Protesting students vandalise Igbinedion’s cars

Protesting students of the College of Education at Ekiadolor in Ovia Northeast Local Government Area of Edo State clashed yesterday with the Esama of Benin, Chief Gabriel Igbinedion.

The protesters allegedly smashed two vehicles in the convoy of the Bini chief and some louvres in the college’s administrative building.

Some of the institution’s workers, including the Registrar, fled into the nearby bush when the students started hurling stones at the building.

The students also beat up a cameraman from Channels Television, Osato Egbe, and destroyed his camera. They mistook him for a cameraman from Independent Television, Igbinedion’s television station.

Egbe said he was at the school to cover the protest and the dilapidated hostels when the students attacked him.

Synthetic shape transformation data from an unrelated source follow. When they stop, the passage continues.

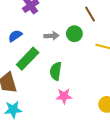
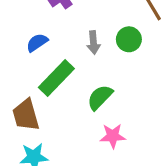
gray arrow: (52, 36) -> (93, 43), turned 88
green semicircle: (56, 71) -> (100, 97), turned 36

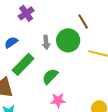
green circle: (129, 39) -> (68, 40), size x1.5

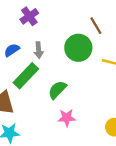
gray arrow: (46, 42) -> (39, 50), moved

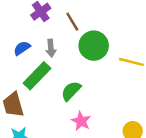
brown line: (96, 26) -> (72, 22), moved
pink star: (67, 118) -> (81, 121), turned 30

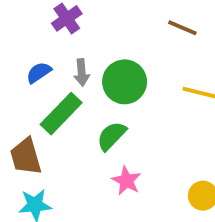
brown line: (72, 22) -> (182, 28), moved, turned -36
green circle: (94, 46) -> (125, 82), moved

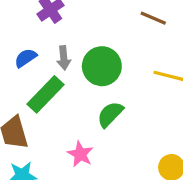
green semicircle: (112, 136) -> (110, 114), moved
pink star: (126, 181) -> (80, 154), moved

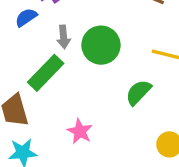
blue semicircle: (26, 58) -> (26, 17), moved
green semicircle: (110, 114) -> (138, 92), moved

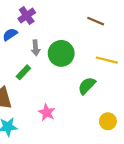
green rectangle: (46, 73) -> (23, 72), size x0.6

He said: “My camera was destroyed. I went to film the students’ hostel and when I was coming out, some students attacked me. It was the villagers that rescued me.”

Trouble started when Igbinedion, who was going out for his 80th birthday, ran into a barricade set up by the students on the Benin-Lagos Expressway.

The students said they took the action to draw government’s attention to a work-to-rule strike by lecturers and workers of the institution.

Many motorists and travellers were stranded.

It was learnt that Igbinedion urged the students to allow him pass through but the students refused.

Sources said the security detail attached to the chief shot into the air and fired teargas to scare the protesters away.

The shooting reportedly enraged the students, who vandalised two cars in the Esama’s convoy.

A student, Enabulele Ugbesia, said the protest was peaceful and meant to make the lecturers return to work.

He said: “Our lecturers went on a three-day strike. After that, they went for a week. Now, they have begun a work-to-rule strike. We are about to write our examinations and they are delaying us.

“We stopped vehicles on the highway. The Esama came and said he would give us money to clear the road, but we refused. The police started shooting. We want to graduate. The government should look into the matter.”

It was also learnt that the students became more enraged when the school was closed immediately via a secular pasted on the premises.

But the students said they would not leave the hostels, although some were later seen leaving the premises.

Among the demands of the lecturers are increased funding of the school and the payment of 16 months’ salary arrears.

Establishment, Labour and Special Duties Commissioner Didi Adodo said the government was not owing the lecturers.

He said there was an agreement signed in 2010 indicated that the government would not pay arrears if it implement the new salary structure.

The Permanent Secretary in the Ministry of Higher Education Mrs. Gladys Idahor said the students were asked to go on the mid-semester break.

She said the lecturers agreed that no arrears would be paid but turned around to demand for payment.

Mrs Idahor said: “We don’t collect anything from what they earned from their internally generated revenue (IGR)|. We pay subvention and we made them to understand that building infrastructure would soon be made possible.”